This is a very old question I stumbled upon, so I'll show two different approaches to how this can be handled.
Let's prepare index and some test data first:
PUT /bookindex
{
"mappings": {
"book": {
"properties": {
"title": {
"type": "string"
},
"chapters": {
"type": "nested",
"properties": {
"title": {
"type": "string"
},
"length": {
"type": "long"
}
}
}
}
}
}
}
PUT /bookindex/book/1
{
"title": "My first book ever",
"chapters": [
{
"title": "epilogue",
"length": 1230
},
{
"title": "intro",
"length": 200
}
]
}
PUT /bookindex/book/2
{
"title": "Book of life",
"chapters": [
{
"title": "epilogue",
"length": 17
},
{
"title": "toc",
"length": 42
}
]
}
Now that we have this data in Elasticsearch, we can retrieve just the relevant hits using an inner_hits
. This approach is very straightforward, but I prefer the approach outlined at the end.
# Inner hits query
POST /bookindex/book/_search
{
"_source": false,
"query": {
"nested": {
"path": "chapters",
"query": {
"match": {
"chapters.title": "epilogue"
}
},
"inner_hits": {}
}
}
}
The inner_hits
nested query returns documents, where each hit contains an inner_hits
object with all of the matching documents, including scoring information. You can see the response.
My preferred approach to this type of query is using a nested aggregation with filtered sub aggregation which contains top_hits
sub aggregation. The query looks like:
# Nested and filter aggregation
POST /bookindex/book/_search
{
"size": 0,
"aggs": {
"nested": {
"nested": {
"path": "chapters"
},
"aggs": {
"filter": {
"filter": {
"match": { "chapters.title": "epilogue" }
},
"aggs": {
"t": {
"top_hits": {
"size": 100
}
}
}
}
}
}
}
}
The top_hits
sub aggregation is the one doing the actual retrieving
of nested documents and supports from
and size
properties among
others. From the documentation:
If the top_hits
aggregator is wrapped in a nested
or reverse_nested
aggregator then nested hits are being returned. Nested hits are in a
sense hidden mini documents that are part of regular document where in
the mapping a nested field type has been configured.
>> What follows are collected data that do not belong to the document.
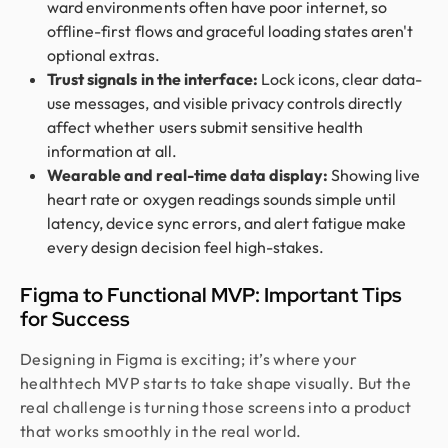
ward environments often have poor internet, so
offline-first flows and graceful loading states aren't
optional extras.
Trust signals in the interface:
Lock icons, clear data-
use messages, and visible privacy controls directly
affect whether users submit sensitive health
information at all.
Wearable and real-time data display:
Showing live
heart rate or oxygen readings sounds simple until
latency, device sync errors, and alert fatigue make
every design decision feel high-stakes.
Figma to Functional MVP: Important Tips
for Success
Designing in Figma is exciting; it’s where your
healthtech MVP starts to take shape visually. But the
real challenge is turning those screens into a product
that works smoothly in the real world.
The top_hits
aggregator has the ability to un-hide these documents if it is wrapped
in a nested
or reverse_nested
aggregator. Read more about nested in
the nested type mapping.
The response from Elasticsearch is (IMO) prettier (and it seems to return it faster (though this is not a scientific observation)) and "easier" to parse.